Aim of the task >> Starting at the line that has "mozione include" and stopping after the line that has "ass | minimo 3", reproduce the listing below exactly; omit everything else.

Provided data >>

»»

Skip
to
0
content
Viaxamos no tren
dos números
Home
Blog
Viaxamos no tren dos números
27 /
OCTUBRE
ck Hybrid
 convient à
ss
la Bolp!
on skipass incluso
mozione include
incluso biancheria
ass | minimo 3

««
»»

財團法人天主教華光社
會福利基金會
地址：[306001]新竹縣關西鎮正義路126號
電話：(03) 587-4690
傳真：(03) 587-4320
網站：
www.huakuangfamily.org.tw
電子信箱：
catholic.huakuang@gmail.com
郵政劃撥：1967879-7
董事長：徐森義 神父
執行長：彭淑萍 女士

««

Exercise response >>
mozione include
incluso biancheria
ass | minimo 3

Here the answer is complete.